Evaluating AI-Generated informed consent documents in oral surgery: A comparative study of ChatGPT-4, Bard gemini advanced, and human-written consents

J Craniomaxillofac Surg. 2024 Oct 25:S1010-5182(24)00283-X. doi: 10.1016/j.jcms.2024.10.002. Online ahead of print.

Abstract

This study evaluates the quality and readability of informed consent documents generated by AI platforms ChatGPT-4 and Bard Gemini Advanced compared to those written by a first-year oral surgery resident for common oral surgery procedures. The evaluation, conducted by 18 experienced oral and maxillofacial surgeons, assessed consents for accuracy, completeness, readability, and overall quality. ChatGPT-4 consistently outperformed both Bard and human-written consents. ChatGPT-4 consents had a median accuracy score of 4 [IQR 4-4], compared to Bard's 3 [IQR 3-4] and human's 4 [IQR 3-4]. Completeness scores were higher for ChatGPT-4 (4 [IQR 4-5]) than Bard (3 [IQR 3-4]) and human (4 [IQR 3-4]). Readability was also superior for ChatGPT-4, with a median score of 4 [IQR 4-5] compared to Bard and human consents, both at 4 [IQR 4-4] and 4 [IQR 3-4], respectively. The Gunning Fog Index for ChatGPT-4 was 17.2 [IQR 16.5-18.2], better than Bard's 23.1 [IQR 20.5-24.7] and the human consents' 20 [IQR 19.2-20.9]. Overall, ChatGPT-4's consents received the highest quality ratings, underscoring AI's potential in enhancing patient communication and the informed consent process.
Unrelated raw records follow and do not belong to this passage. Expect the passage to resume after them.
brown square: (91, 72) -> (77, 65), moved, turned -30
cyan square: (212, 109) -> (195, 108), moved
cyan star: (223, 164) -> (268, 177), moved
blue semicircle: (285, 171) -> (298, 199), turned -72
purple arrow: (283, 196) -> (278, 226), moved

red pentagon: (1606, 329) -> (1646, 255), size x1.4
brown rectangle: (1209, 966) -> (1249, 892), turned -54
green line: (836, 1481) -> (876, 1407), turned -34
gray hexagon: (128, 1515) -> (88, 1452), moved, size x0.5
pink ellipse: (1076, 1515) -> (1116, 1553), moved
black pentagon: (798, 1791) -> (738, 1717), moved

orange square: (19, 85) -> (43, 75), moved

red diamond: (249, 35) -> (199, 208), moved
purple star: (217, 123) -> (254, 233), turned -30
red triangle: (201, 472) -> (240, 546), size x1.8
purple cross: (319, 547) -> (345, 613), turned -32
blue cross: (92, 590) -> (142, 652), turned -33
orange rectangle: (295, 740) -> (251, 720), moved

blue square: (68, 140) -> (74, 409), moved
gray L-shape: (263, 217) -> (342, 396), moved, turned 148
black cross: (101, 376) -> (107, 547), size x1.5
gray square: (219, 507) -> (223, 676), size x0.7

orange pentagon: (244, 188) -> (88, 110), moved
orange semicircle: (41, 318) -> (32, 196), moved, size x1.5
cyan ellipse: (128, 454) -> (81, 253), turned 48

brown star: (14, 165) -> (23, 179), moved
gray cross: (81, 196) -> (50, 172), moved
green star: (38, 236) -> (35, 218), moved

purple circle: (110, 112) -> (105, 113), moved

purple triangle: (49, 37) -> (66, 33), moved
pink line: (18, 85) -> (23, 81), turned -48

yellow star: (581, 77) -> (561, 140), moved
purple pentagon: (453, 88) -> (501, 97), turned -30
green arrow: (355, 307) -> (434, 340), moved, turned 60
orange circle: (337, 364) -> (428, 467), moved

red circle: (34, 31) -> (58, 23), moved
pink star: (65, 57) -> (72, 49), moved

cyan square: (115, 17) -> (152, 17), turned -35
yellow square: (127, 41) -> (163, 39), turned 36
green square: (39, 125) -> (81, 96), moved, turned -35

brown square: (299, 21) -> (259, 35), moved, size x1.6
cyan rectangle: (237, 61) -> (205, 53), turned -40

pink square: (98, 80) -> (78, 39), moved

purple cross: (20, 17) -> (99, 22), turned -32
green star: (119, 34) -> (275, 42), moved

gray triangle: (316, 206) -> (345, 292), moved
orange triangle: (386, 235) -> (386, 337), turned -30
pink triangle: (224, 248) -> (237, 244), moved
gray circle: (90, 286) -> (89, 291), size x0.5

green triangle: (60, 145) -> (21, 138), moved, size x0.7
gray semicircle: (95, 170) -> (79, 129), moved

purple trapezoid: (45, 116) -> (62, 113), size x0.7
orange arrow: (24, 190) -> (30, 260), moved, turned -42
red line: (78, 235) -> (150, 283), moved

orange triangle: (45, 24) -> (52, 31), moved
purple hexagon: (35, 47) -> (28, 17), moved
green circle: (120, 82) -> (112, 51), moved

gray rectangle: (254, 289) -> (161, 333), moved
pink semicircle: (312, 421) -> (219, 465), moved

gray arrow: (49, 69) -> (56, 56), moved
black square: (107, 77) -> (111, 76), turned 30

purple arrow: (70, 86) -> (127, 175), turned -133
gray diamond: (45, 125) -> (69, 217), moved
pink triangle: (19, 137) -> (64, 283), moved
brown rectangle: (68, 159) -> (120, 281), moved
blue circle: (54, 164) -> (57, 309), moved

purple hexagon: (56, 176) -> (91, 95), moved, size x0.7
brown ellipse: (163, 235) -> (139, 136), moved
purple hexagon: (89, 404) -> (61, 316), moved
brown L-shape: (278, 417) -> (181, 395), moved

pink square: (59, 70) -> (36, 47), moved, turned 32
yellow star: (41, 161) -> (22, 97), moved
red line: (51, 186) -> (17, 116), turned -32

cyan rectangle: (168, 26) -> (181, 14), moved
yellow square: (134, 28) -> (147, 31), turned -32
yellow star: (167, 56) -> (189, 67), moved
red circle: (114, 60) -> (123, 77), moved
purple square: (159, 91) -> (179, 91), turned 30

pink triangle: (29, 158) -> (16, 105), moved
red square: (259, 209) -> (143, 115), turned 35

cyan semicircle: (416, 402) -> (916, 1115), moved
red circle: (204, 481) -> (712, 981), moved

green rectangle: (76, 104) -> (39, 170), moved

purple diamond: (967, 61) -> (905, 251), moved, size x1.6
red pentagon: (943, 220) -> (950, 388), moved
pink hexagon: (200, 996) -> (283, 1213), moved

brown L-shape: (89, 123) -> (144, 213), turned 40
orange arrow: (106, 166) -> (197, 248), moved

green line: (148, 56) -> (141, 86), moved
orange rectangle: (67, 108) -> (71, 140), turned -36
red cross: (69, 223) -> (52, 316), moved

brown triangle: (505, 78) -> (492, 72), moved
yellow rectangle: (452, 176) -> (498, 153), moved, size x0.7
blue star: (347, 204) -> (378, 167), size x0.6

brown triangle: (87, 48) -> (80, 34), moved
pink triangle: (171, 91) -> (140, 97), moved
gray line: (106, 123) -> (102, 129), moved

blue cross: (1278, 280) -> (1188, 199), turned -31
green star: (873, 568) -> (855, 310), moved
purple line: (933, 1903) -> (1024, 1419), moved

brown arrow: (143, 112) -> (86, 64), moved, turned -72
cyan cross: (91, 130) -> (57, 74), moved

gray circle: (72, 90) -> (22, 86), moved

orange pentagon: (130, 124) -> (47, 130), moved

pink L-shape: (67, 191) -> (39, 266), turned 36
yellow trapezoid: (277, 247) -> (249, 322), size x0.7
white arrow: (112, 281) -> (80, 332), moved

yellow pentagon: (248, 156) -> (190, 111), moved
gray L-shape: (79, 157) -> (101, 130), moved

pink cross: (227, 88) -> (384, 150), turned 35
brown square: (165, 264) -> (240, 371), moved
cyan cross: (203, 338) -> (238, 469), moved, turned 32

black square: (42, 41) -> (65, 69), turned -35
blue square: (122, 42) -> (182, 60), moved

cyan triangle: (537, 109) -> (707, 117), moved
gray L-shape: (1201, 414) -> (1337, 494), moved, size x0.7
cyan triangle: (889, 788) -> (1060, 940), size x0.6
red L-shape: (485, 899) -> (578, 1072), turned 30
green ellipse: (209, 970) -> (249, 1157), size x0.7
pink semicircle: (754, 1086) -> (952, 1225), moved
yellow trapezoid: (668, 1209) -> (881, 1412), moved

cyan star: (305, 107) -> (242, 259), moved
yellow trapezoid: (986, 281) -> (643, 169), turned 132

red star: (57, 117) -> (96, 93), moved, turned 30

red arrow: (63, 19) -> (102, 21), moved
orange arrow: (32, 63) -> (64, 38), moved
The study suggests AI can reduce misinformation risks and improve patient understanding, but continuous evaluation, oversight, and patient feedback integration are crucial to ensure the effectiveness and appropriateness of AI-generated content in clinical practice.

Keywords: AI in healthcare; Artificial intelligence; Consent accuracy; Document quality; Informed consent; Large language models; Maxillofacial surgery; Oral surgery; Patient education.